ファレッタを軍師として迎えたハイドフェルド王国軍は、
緒戦を勝利して勢いづくハノン辺境伯の武装蜂起に対して、行動を開始する。
決戦は夏のある晴れた日、ハノン伯爵はV字型に兵を展開し、王国軍を包むように進軍。
背後を川に阻まれ、囲まれた形となった王国軍ビューロー騎士隊*1は、
作戦通り一丸となって正面突破を試みる。
ここでビューロー騎士隊は戦わず、全力でハノン軍をすり抜ける。
ハノンの兵たちは目前の敵を失い、戦場の前方へ飛び出してしまった。
王国軍は両脇の森に巧妙に隠していた2つの別部隊*2で挟み撃ちを行い、
ハノン軍に壊滅的な打撃*3を与えた。
ハイドフェルド領内で行われたこの戦闘は、「ハノンの乱」と呼ばれており、
歴史的には軍師ファレッタの初陣として知られている。
軍事的な勝利を手にしたクレンペラー12世は、
ファレッタの能力を厚く信頼し、彼女の権限を大きくしていくことになる。
注釈
- ビューロー騎士隊の隊長ビューローは、剣よりも弓による遠隔射撃を得意としたが、時にはこの戦闘のように囮役を買ってでることもあった。軽装を好み、兵士たちにも重装備を推奨せず、行軍の速さでファレッタの作戦を遂行した。「ハノンの乱」当時、31歳。

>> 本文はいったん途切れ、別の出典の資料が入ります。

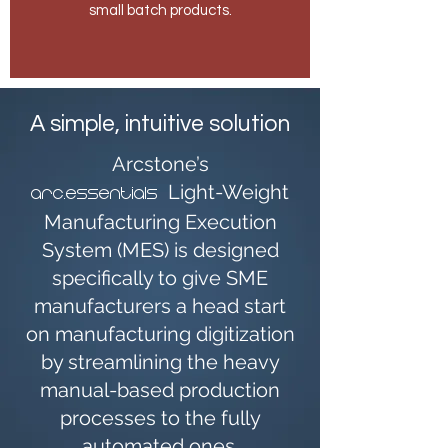
small batch products.
A simple, intuitive solution
Arcstone’s
Light-Weight
arc.essentials
Manufacturing Execution
System (MES) is designed
specifically to give SME
manufacturers a head start
on manufacturing digitization
by streamlining the heavy
manual-based production
processes to the fully
automated ones.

- この別働部隊を指揮していたのは、ハーデンベルガー部隊とヴェネッサ・メイ部隊だった。二人ともファレッタの指揮下でよく戦い、現在でもビューローと並び数々の戯曲で取り扱われている有名人となったことは言うまでもない。
- 戦闘域の周囲は当時深い森であった。ここにファレッタは急造の投石器をいくつも設置させた。最初からおびき出しが狙いだったのである。ハーデンベルガーはカタパルトの製造に詳しい人材を抱えており、彼らの働きがなければ勝利はなかった。戦闘後、ハノン伯爵は捕らえられ、位を剥奪されたうえで、不毛な辺境地帯の開墾を命じられた。クーデターを実行した人物に対するものとしては寛大な処置ともいえるが、これはハノン伯への領民の人気が決して低くなかった為である。とはいえ、ハノンはその三年後、脱走して投獄されている。